# Identifying a Bump



## KaylaBot (Jun 21, 2011)

Noticed this bump on dwarf lionfish'd head a couple of days ago, seems to be slowly growing and getting red. He seems fine otherwise, water parameters normal. 


Any ideas? Only other tankmates are hermit crabs.


----------



## 50seven (Feb 14, 2010)

Looks like a bullet hole, LOL... You sure you haven't seen any big game hunters around?!? 

But seriously I have never seen anything like that before. Try posting on Reef Central. If you're not a member there you should be


----------



## KaylaBot (Jun 21, 2011)

50seven said:


> Looks like a bullet hole, LOL... You sure you haven't seen any big game hunters around?!?
> 
> But seriously I have never seen anything like that before. Try posting on Reef Central. If you're not a member there you should be


LOL Pretty sure no ones been shooting around my place, and it's not a hole, it's a sizable bump, sticking out about half a cm or more. Kinda just appeared one day probably about a week ago. I was kinda hoping it would heal and go away, but it hasn't so yeah. Dunno. It's weird.


----------



## ecoleshill (Jan 22, 2009)

Could he have been stung by a peice of coral? I have seen bumps on my fish when they get stung, but they are not usually red like that. Just bumps maybe a white spot and then it goes away after a couple of days.


----------



## KaylaBot (Jun 21, 2011)

ecoleshill said:


> Could he have been stung by a peice of coral? I have seen bumps on my fish when they get stung, but they are not usually red like that.
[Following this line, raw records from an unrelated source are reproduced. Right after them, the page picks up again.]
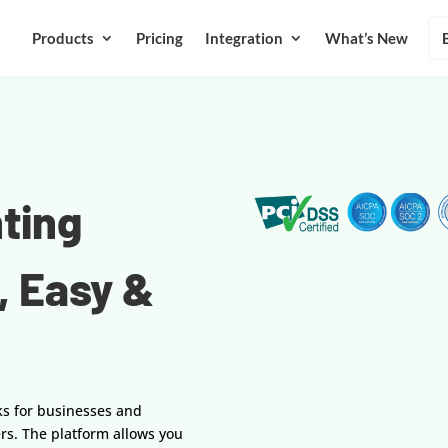
Products
Pricing
Integration
What’s New
ting
, Easy &
ks for businesses and
rs. The platform allows you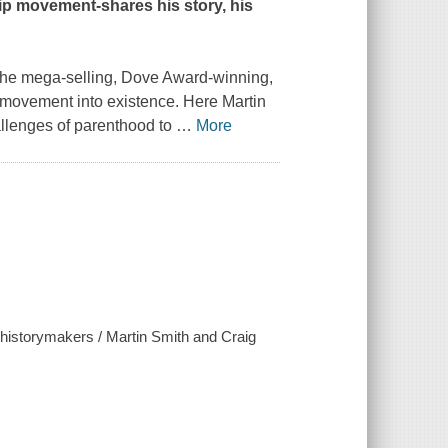
ip movement-shares his story, his
-the mega-selling, Dove Award-winning,
movement into existence. Here Martin
hallenges of parenthood to
…
More
f historymakers / Martin Smith and Craig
Just bumps maybe a white spot and then it goes away after a couple of days.


No corals in the tank. It's bigger today still  I just wish I knew what it wasss


----------



## sig (Dec 13, 2010)

Is it like this: "Its litterly looks like a whitehead, a zit that you would get on your face. It sticks out of his forehead and white on the top and red around the base. Anyone ever seen this?"

I have no clue but:

http://www.angelfire.com/ar/equineimages/tcdiseases.html
TUMORS

**Ocassionally, internal and external tumors become apparent among aquarium fish. Although unpleasant to look at, many tumors are benign and fish seem unaffected by them and can live a normal life. However, others can be cancerous and will continue to grow to enormous sizes, causing distress and death. A viral tumor, known as a LYMPH, will usually rectify itself if left alone. Other tumors, however need specialized attention.

SYMPTOMS:

**Lumps or growths appear on or beneath the skin of fish. If the growth is underneath the gill covering, it is probably a swollen thyroid. If the lumps are gray raspberry shaped nodules on the fins or skin, see LYMPH above

Also:

*Question*
My friend's fantail goldfish has one lump in the middle of its head for a few days. The lump is red at the bottom and purple at the top. I have done a bit of research into conditions such as fish pox but none of the conditions seems to fit the symptoms. What could this lump be and is it causing the fish harm?

*Answer*

On a medical level, the lump could be a ruptured vessel near it's brain causing massive swelling and pain, or it could be a lump on the noggin from crashing into stuff.

another one:
my goldfish (PIG) he is 17" long he has this right now.
let me tell you this is a long haul it will depend on how much you love your fish. this is going to be very costly and time consuming.
the red spots are blood and the red streaks in the tale they are both from ammonia level andthe spots are from ammonia and bacteria.
BUT IF YOU DO NOT TREAT THIS IT WILL DIE!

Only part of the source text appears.